The stately forged steel and scrollwork Anniversary Gates in black finish and gold leaves trim are the work of nearly 200 metal smiths. The gates open to the museum's lush lawn decorated with metal artwork.

Mr. Wallace says that metal is almost indestructible. "One of the things about metal is it's such an ancient material man have been using metal in all different forms for years, iron as been more of the recent one in some aspects."

The museum boasts more than 3,000 items in its permanent collection. Some are as old as 500 years. The museum's collection ranges from silver jewelry and copper vases to wrought iron crucifixes. Wallace says iron is still the predominant metal due to its populist appeal and its function as material for tooling and intricate art pieces.

In stark contrast to the peace of the gallery, the smithy is a flurry of actions and sounds. Metal smiths in safety eyeglasses and leather aprons are hammering away at anvils in the blasting heat.

Next to the smithy is the foundry where iron or steel is melted and poured into molds.

Museum staffers also offer classes on basic forging and casting for metal smiths as well as interested members of the public. Wayne is the workshop instructor. "A lot of what we are doing today is to learning different ways to control sharp bended corners and manipulate the space between those."

One student says he wanted to learn something new. "You go to work everyday, you know how to do all of that, this is something I really don't understand.
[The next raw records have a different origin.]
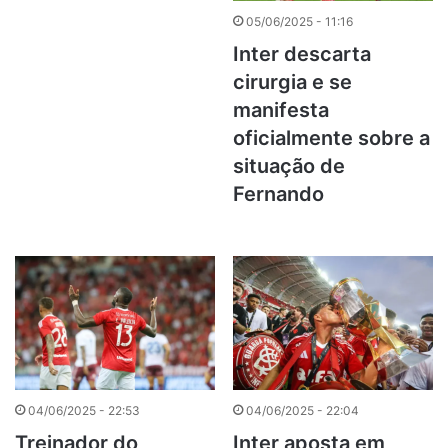
05/06/2025 - 11:16
Inter descarta
cirurgia e se
manifesta
oficialmente sobre a
situação de
Fernando
04/06/2025 - 22:53
04/06/2025 - 22:04
Treinador do
Inter aposta em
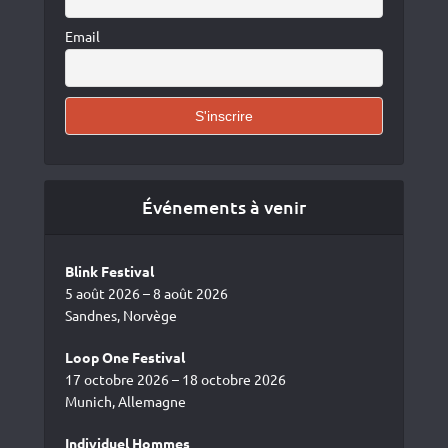
Email
Événements à venir
Blink Festival
5 août 2026 – 8 août 2026
Sandnes, Norvège
Loop One Festival
17 octobre 2026 – 18 octobre 2026
Munich, Allemagne
Individuel Hommes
It's fun to come down here and try to make something work."

Another student says he is amazed by the completed work. "When you come out with a finished piece it looks real good, that's well made, you can be proud of it forever, ‘cause it's steel it'll be around forever."

William Price is a metal artist. "Traditionally in the past, most blacksmiths made items that were utilitarian... so you have a blacksmith who's used to be a necessity to everyday life, is now more of a luxury just like most art objects."

But like traditional metal smiths, Price treats the material the same way, and derives the same satisfaction from his work.

Mr. Price adds, "Taking steel, something that's is usually thought of as been really rigid and solid and heating it to a point where it can be manipulated so easily with your hands and with tools, there's certain amount of satisfaction to that as well. "

Metalwork as a craft has largely been pushed aside by foundries and smithies equipped with machines. But as an art form, particularly the art of decorative metal work, it has seen a revival since the 1970s.

Wallace poses a question. "When does a piece of metalwork or woodwork or glasswork make the transition from being craft to art?"

The answer is probably when functionality is so downplayed, that it is no longer considered necessary that a teapot pours tea. Or when these young smiths see themselves more as artists than artisans.